The argument from Gallagher, other city officials and watchdog groups is not that police officers and firefighters don’t get hurt or that injured personnel should be denied benefits. Rather, it’s that it seems suspicious to give so many medical retirements to those able to work until standard retirement age.

“This has come to be known as `Chief’s Disease,”‘ said Adam Summers, a policy analyst for the Los Angeles-based Reason Foundation, a libertarian-leaning think tank. “The idea is that in the final year of working, they claim a disability and end up with greater benefits upon retirement.”

Police officers and firefighters reach their maximum pension benefit – 90 percent of their annual pay – after reaching age 50 or 55 and putting in at least 30 years of service.

In San Bernardino, former Police Chief Michael Billdt retired in 2009 after nearly 33 years with the department, then applied for a medical retirement last March. The city has hired an outside lawyer to investigate the case.

“To the critics of this, I’d say strap on a gun and a badge for 30 years,” Billdt said.

Ed Faunce, a Fallbook attorney who specializes in workplace disability issues, said public safety personnel who retire at 55 could be doing so because of chronic ailments that make work intolerable.

“If (an officer) takes his pension at 55, he could have worked making a full salary for another maybe 10 or 15 years,” Faunce said. “But what role did the constant low back pain … have in driving him to make the decision to take that retirement at the first chance he gets?”

Faunce also said the medical retirement system is “geared to make it hard” and that if it weren’t, many more public safety employees would receive medical retirements.

“I think there are a lot who don’t ask for (a medical retirement) who could qualify for it,” he said. “People don’t want to be associated with the sick, lame and lazy detail. They just suck it up and go to work.”

Disability retirement was created to keep police officers and firefighters from working when they were physically unable to perform their duties, Faunce said. The idea is to avoid keeping injured personnel on the payroll once they can no longer do genuine public safety work.

“Otherwise, you’re going to be paying a full-salary police officer to write reports,” Faunce said. “The cost to the employer goes up and the taxpayer has to foot the bill.”

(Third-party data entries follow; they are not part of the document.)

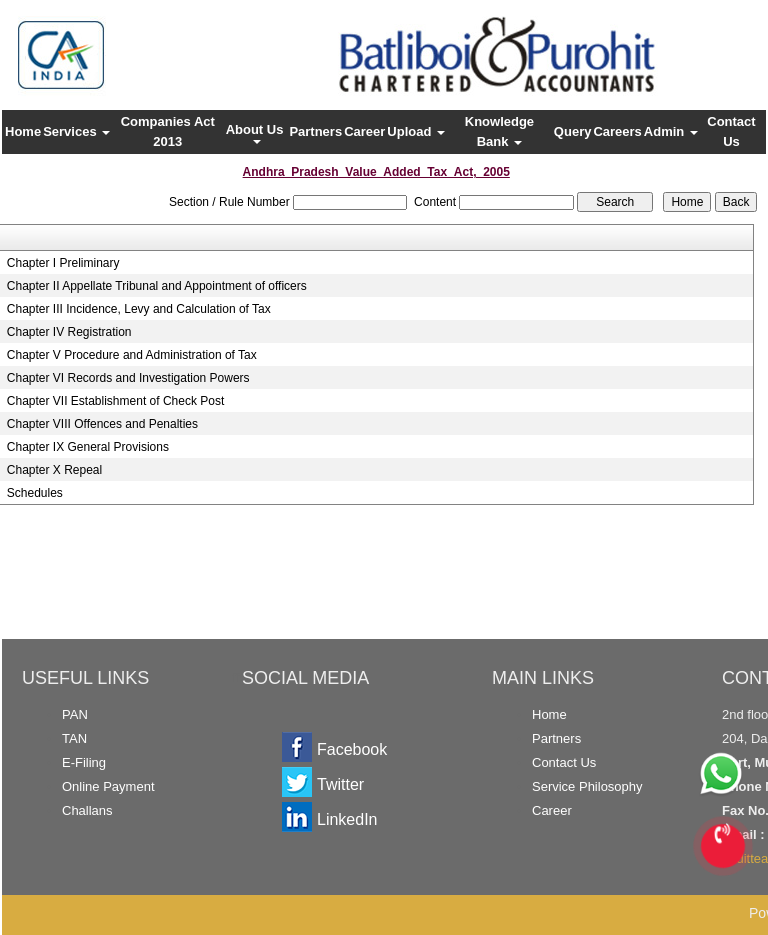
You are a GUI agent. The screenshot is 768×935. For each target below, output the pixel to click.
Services (76, 131)
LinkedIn (347, 819)
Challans (87, 810)
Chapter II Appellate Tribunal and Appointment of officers (157, 286)
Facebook (352, 749)
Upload (416, 131)
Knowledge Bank (499, 131)
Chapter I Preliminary (63, 263)
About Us (256, 133)
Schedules (35, 493)
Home (23, 131)
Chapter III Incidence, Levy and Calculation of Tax (139, 309)
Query (573, 131)
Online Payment (108, 786)
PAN (75, 714)
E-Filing (84, 762)
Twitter (340, 784)
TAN (74, 738)
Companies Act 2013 (168, 131)
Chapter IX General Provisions (88, 447)
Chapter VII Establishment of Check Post (115, 401)
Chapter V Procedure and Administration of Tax (132, 355)
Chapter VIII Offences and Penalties (102, 424)
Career (364, 131)
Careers (617, 131)
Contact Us (731, 131)
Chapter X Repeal (54, 470)
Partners (315, 131)
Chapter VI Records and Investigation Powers (128, 378)
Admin (671, 131)
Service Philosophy (587, 786)
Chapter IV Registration (69, 332)
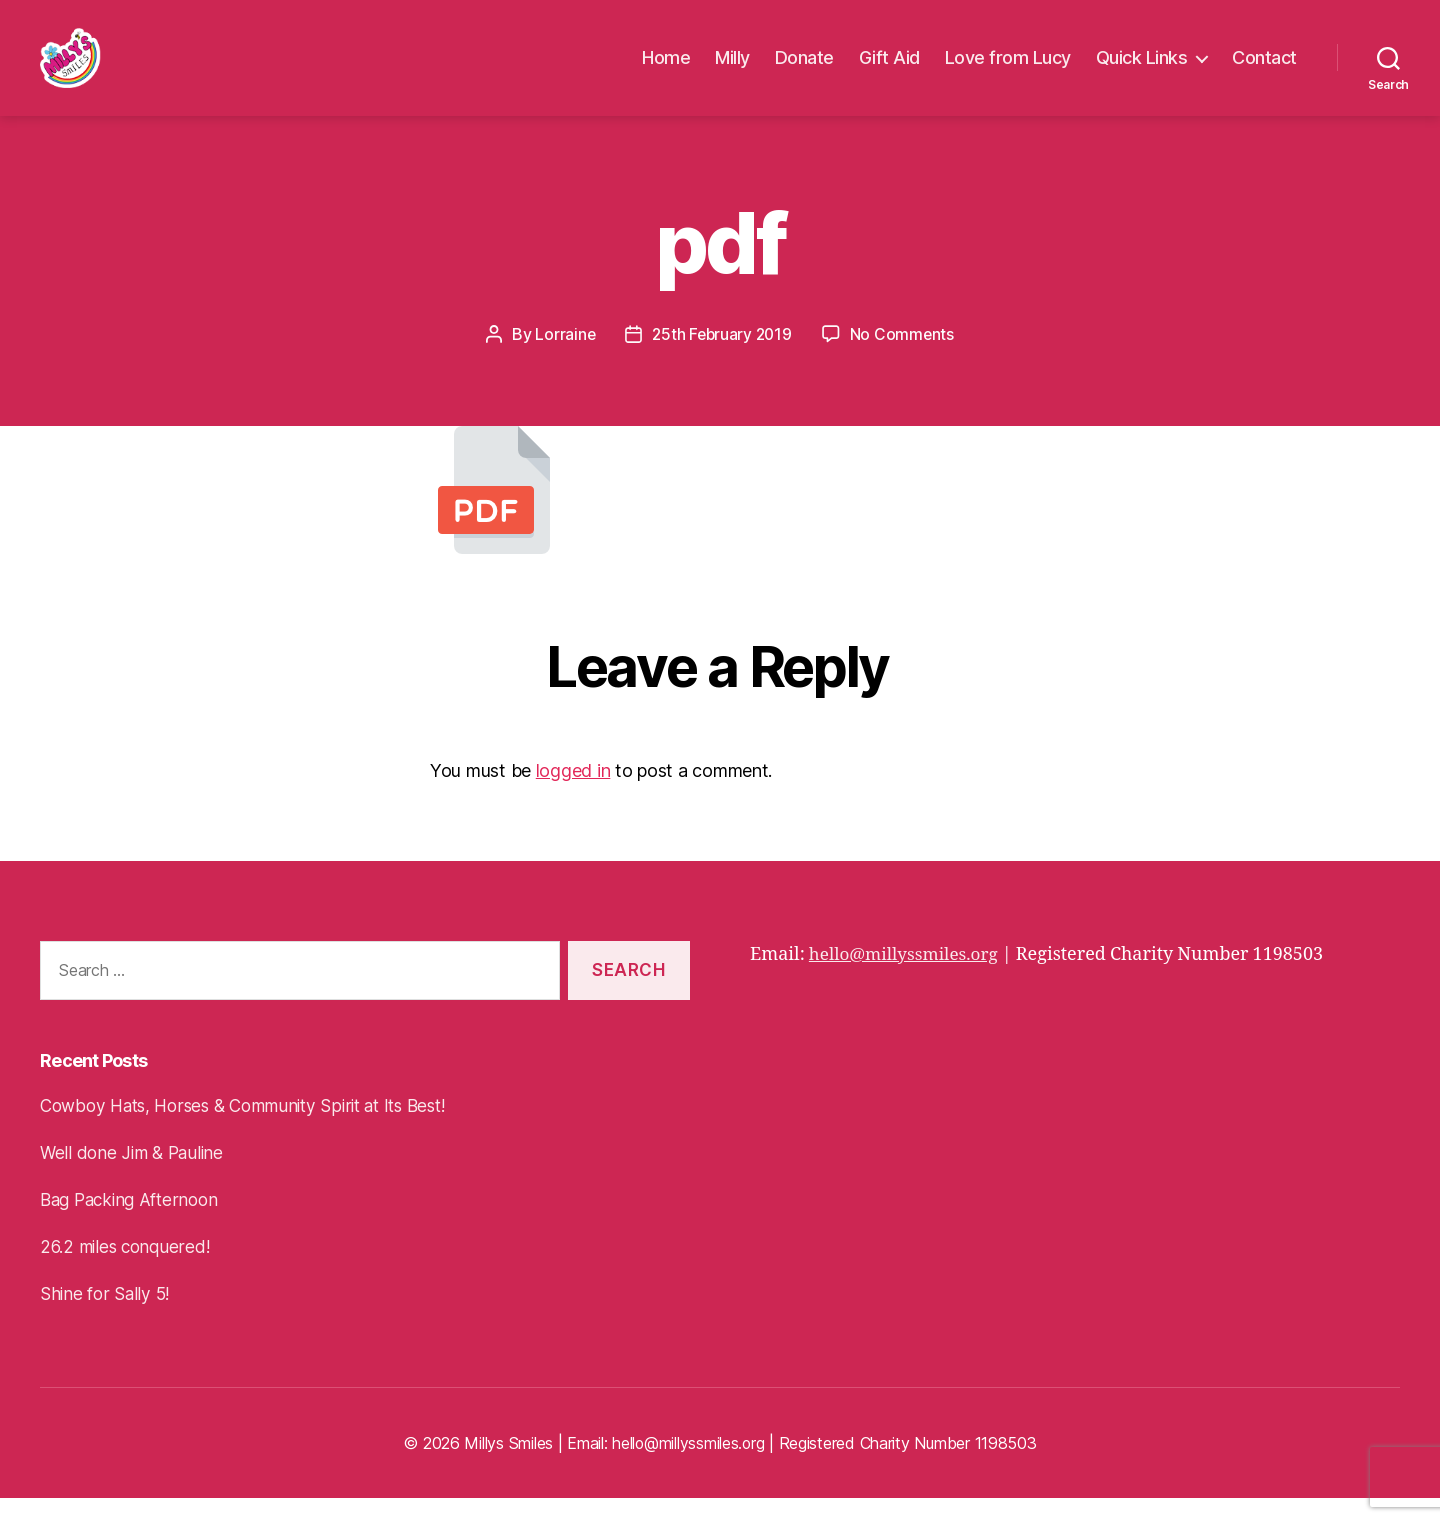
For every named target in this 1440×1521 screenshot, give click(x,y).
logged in (573, 793)
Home (666, 69)
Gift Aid (889, 69)
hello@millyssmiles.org (908, 977)
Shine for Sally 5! (106, 1316)
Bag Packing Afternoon (134, 1222)
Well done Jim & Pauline (135, 1175)
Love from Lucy (1008, 69)
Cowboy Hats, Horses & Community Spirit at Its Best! (255, 1128)
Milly (732, 69)
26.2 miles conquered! (128, 1269)
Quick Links (1142, 69)
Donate (804, 69)
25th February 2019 (722, 357)
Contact (1264, 69)
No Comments (904, 357)
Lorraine (562, 357)
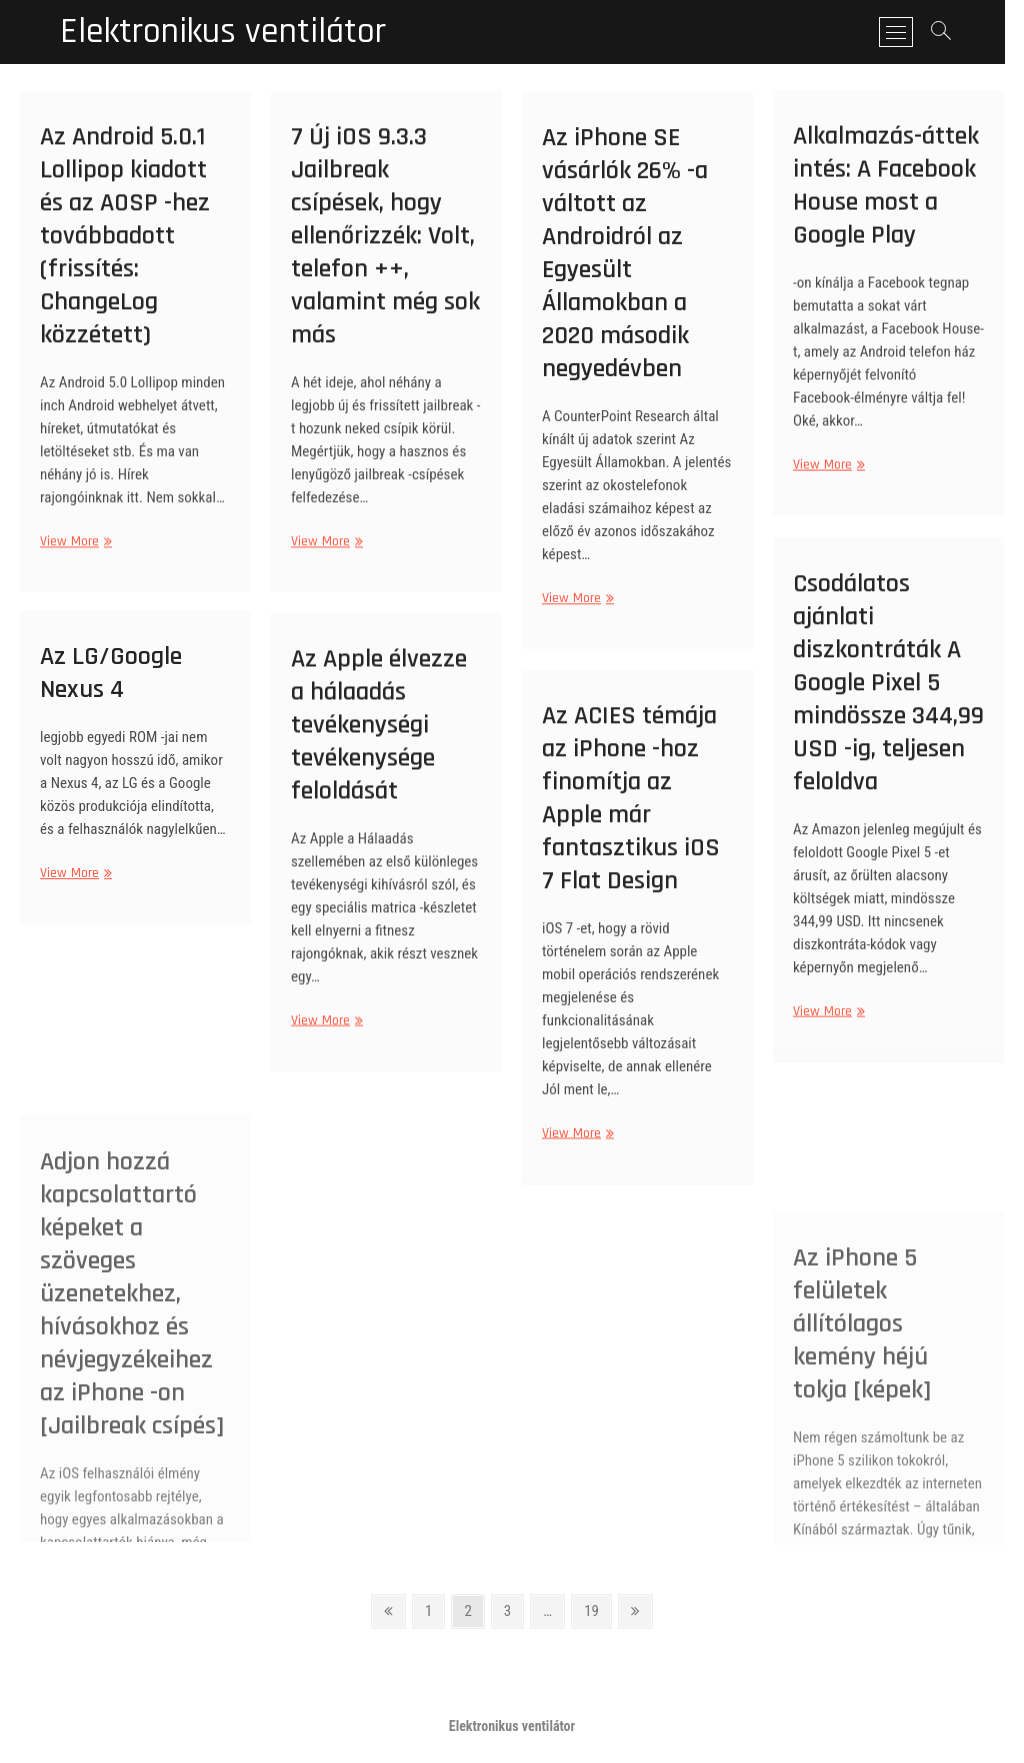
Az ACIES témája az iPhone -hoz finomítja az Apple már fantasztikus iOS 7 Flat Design (631, 822)
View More (73, 565)
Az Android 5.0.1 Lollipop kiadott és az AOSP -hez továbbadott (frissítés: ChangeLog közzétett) (125, 259)
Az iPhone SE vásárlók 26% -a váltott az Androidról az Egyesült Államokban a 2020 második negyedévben (625, 279)
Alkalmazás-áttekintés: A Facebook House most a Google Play (886, 205)
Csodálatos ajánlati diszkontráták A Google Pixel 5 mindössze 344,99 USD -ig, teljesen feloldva (888, 706)
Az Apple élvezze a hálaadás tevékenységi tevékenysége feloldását (379, 746)
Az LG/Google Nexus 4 (111, 688)
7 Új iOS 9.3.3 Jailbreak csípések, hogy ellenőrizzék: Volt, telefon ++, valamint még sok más (385, 259)
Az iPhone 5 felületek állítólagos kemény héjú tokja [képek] (862, 1443)
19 (597, 1609)
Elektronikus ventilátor (223, 32)
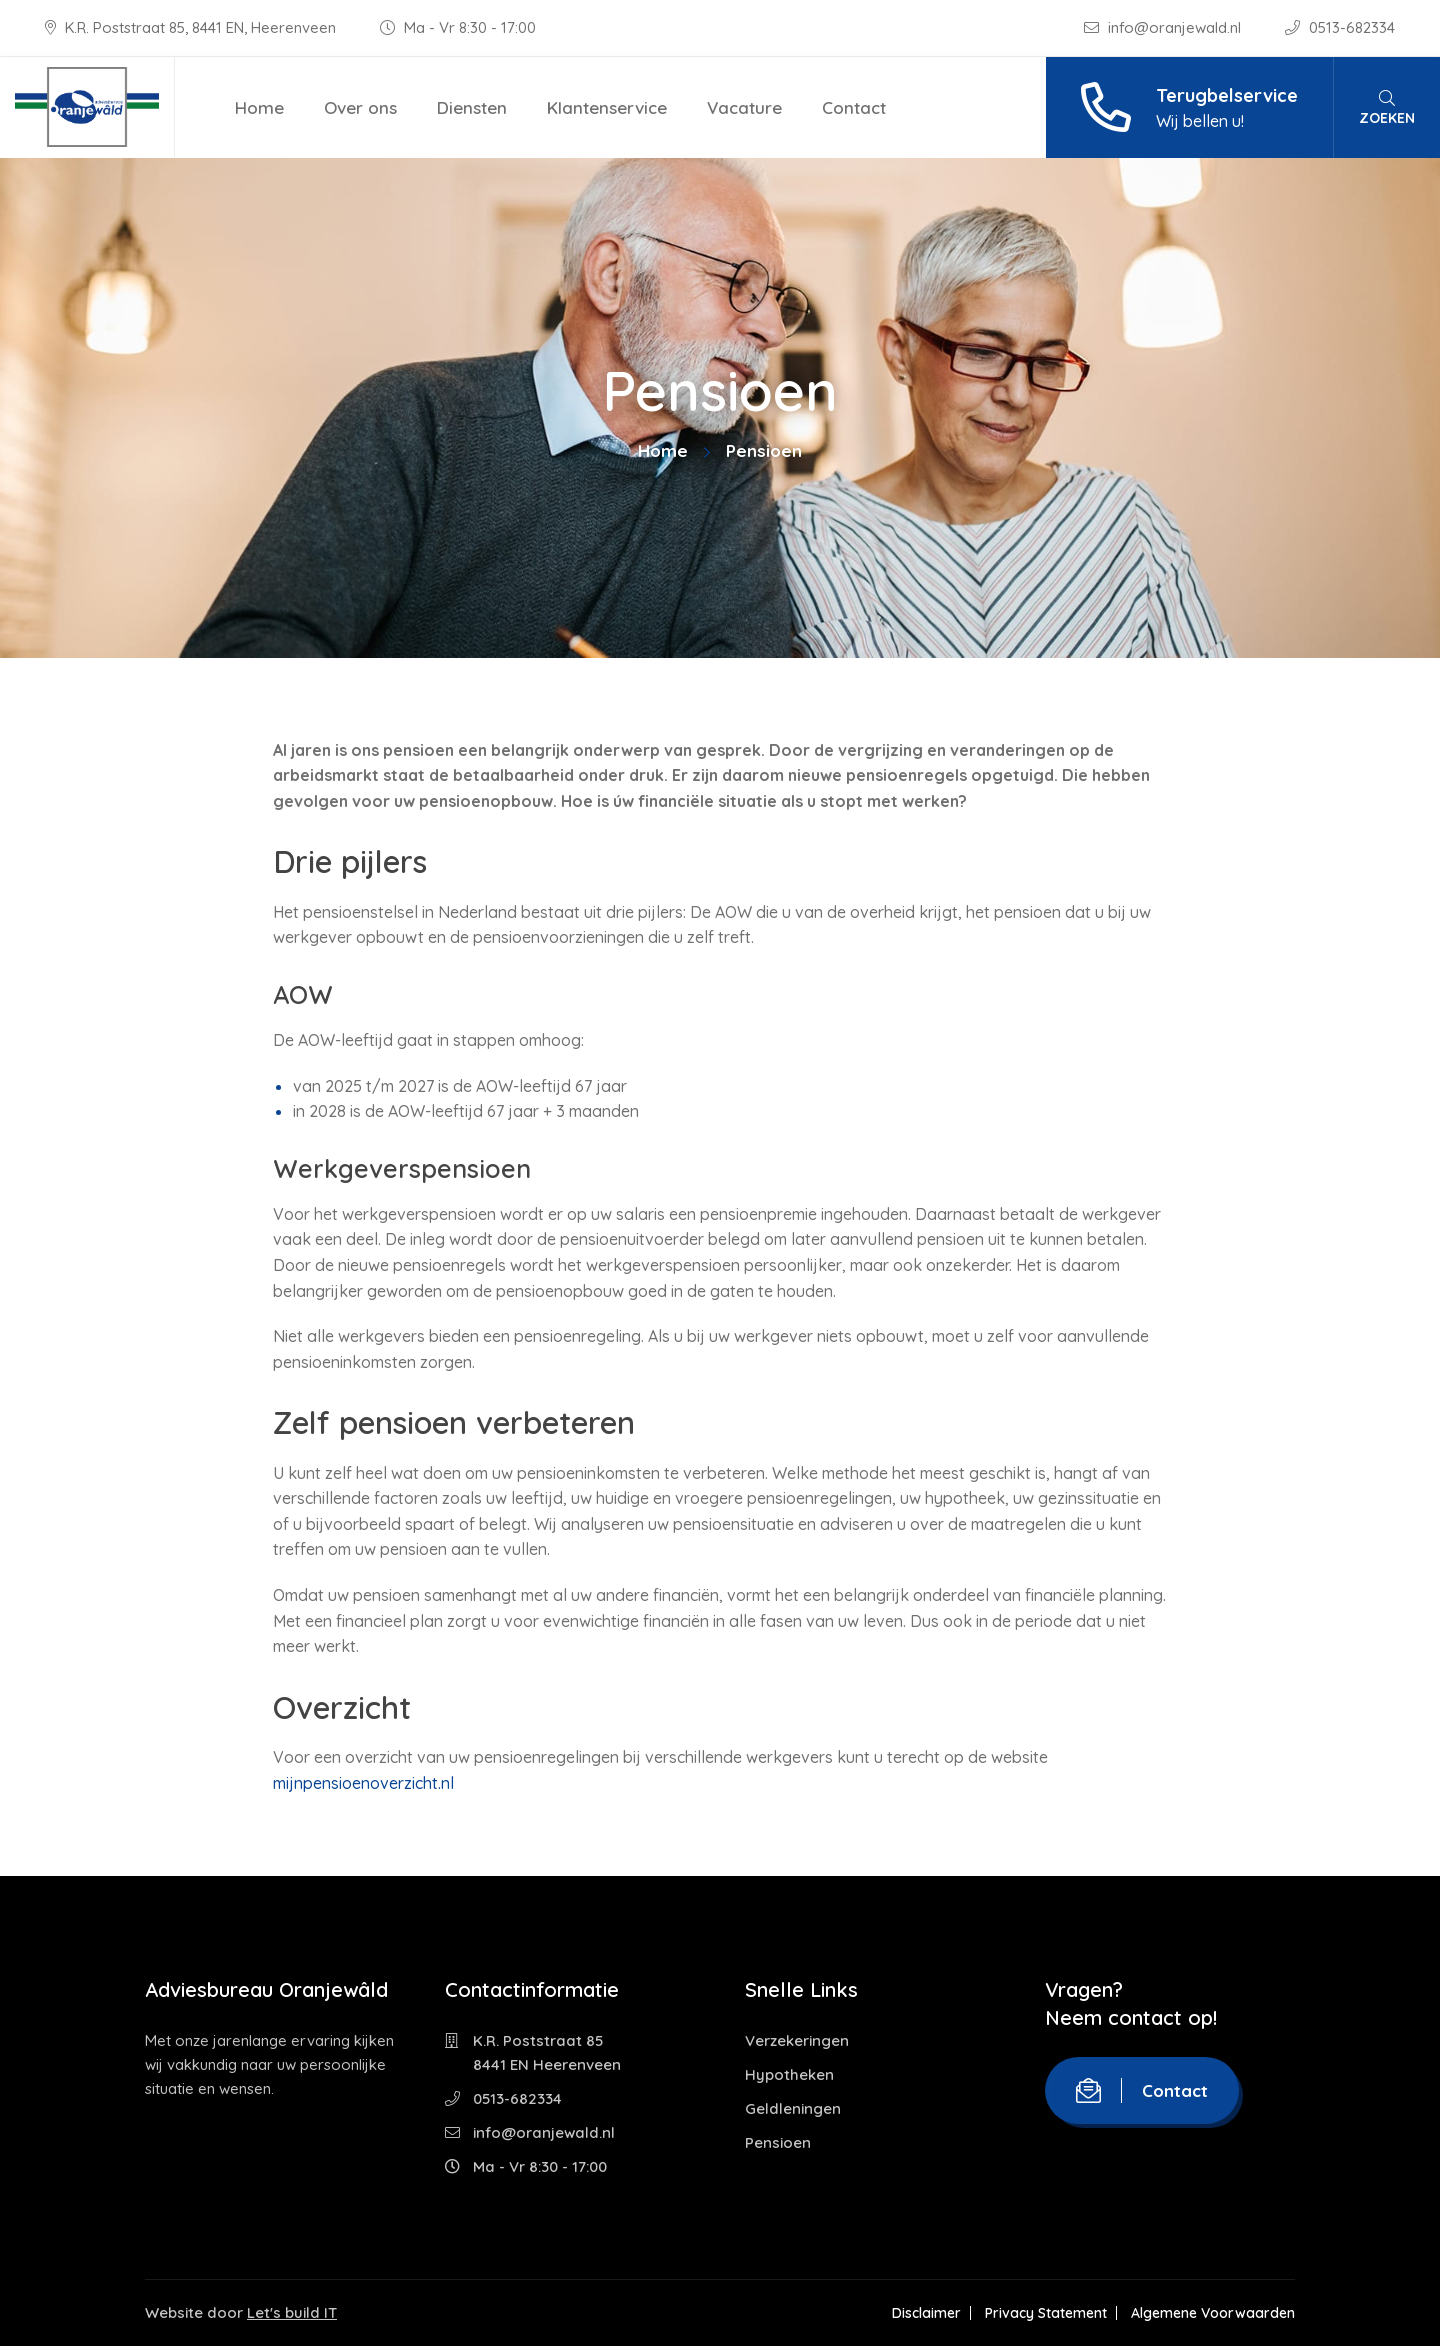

The system might have good intentions, said the Reason Foundation’s Summers, but the percentage of medical retirements in some agencies raises questions about the process. In 2009, three of six Redlands police officers, 10 of 20 San Bernardino police officers and four of five Fontana police officers took medical retirements.

“It suggests there’s a little bit of fraud, or at least evidence of something untoward or gaming the system,” Summers said. “It’s suggesting the injuries they’re claiming are not as debilitating as we’re being led to believe.”

In San Bernardino, about 46 percent of city police and firefighters who retired since 2000 received a medical retirement. Councilman Fred Shorett said it’s not necessarily a sign of malfeasance, but he also said he’d like the city to look into the number of medical retirements being granted.

“I think when it’s around 50 percent, there’s something that doesn’t look exactly right,” he said. “You wouldn’t find that in the private sector.”

And San Bernardino, unlike some jurisdictions, sometimes challenges medical retirement applications. In Redlands, Gallagher said the city has not rejected a medical retirement claim in the four and a half years he’s been on the council.

“Even though the council would object at times … counsel said, `You will fight this and you will spend money on fighting this and you will lose,”‘ Gallagher said. “Not only that, the argument is that it doesn’t cost the city anything.”

But Shorett and San Bernardino City Attorney James F. Penman said medical retirements do cost taxpayers.

“The effect on the taxpayer is that the disability retirements for safety (employees) is … 50 percent tax free,” Penman said. “Other taxpayers are subsidizing them.”

Shorett said the tax break costs the state and federal government, which in turn costs everyone.

“If it’s costing the government, it’s costing us,” he said.